ACTION ITEM ::
In the data below, begin at the line with "nstleistungen" and stop after the line with "environ 20% plus"; output those lines exactly and no pictures.

MATERIAL PROVIDED ::
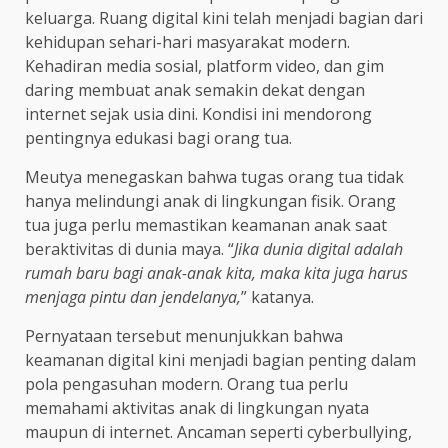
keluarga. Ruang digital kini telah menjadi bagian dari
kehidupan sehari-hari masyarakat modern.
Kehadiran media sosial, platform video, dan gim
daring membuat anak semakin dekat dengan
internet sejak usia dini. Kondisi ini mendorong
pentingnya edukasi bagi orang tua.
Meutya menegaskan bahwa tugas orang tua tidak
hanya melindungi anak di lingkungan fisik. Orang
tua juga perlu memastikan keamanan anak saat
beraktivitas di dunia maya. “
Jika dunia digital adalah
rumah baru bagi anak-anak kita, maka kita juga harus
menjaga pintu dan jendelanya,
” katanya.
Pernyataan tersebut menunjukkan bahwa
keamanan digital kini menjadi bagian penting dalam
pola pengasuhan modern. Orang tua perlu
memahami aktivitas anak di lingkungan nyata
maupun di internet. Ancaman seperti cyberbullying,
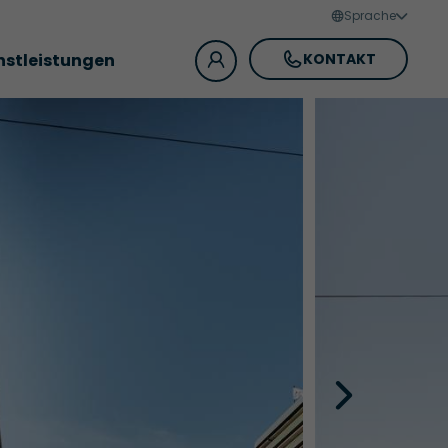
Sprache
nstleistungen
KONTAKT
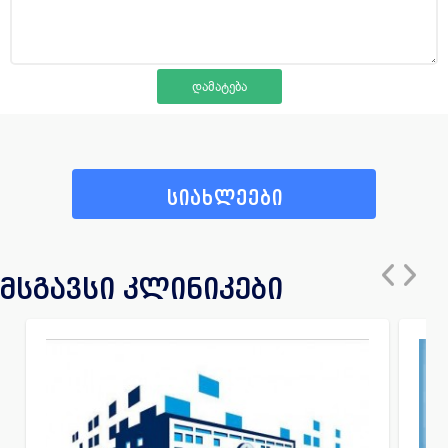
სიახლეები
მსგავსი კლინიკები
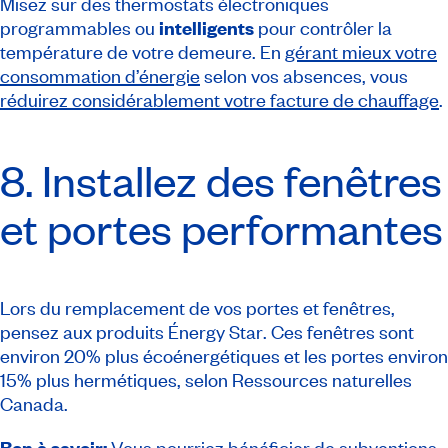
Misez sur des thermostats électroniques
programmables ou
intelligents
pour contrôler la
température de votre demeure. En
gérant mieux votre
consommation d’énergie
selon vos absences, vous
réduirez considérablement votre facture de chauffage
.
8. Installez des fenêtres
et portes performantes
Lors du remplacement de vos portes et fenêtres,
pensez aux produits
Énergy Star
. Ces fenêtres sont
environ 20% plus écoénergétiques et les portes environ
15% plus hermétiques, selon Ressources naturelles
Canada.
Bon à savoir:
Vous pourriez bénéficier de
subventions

ANSWER BELOW ::
nstleistungen
KONTAKT
სიახლეები
მსგავსი კლინიკები
Misez sur des thermostats électroniques
programmables ou
intelligents
pour contrôler la
température de votre demeure. En
gérant mieux votre
consommation d’énergie
selon vos absences, vous
réduirez considérablement votre facture de chauffage
.
8. Installez des fenêtres
et portes performantes
Lors du remplacement de vos portes et fenêtres,
pensez aux produits
Énergy Star
. Ces fenêtres sont
environ 20% plus écoénergétiques et les portes environ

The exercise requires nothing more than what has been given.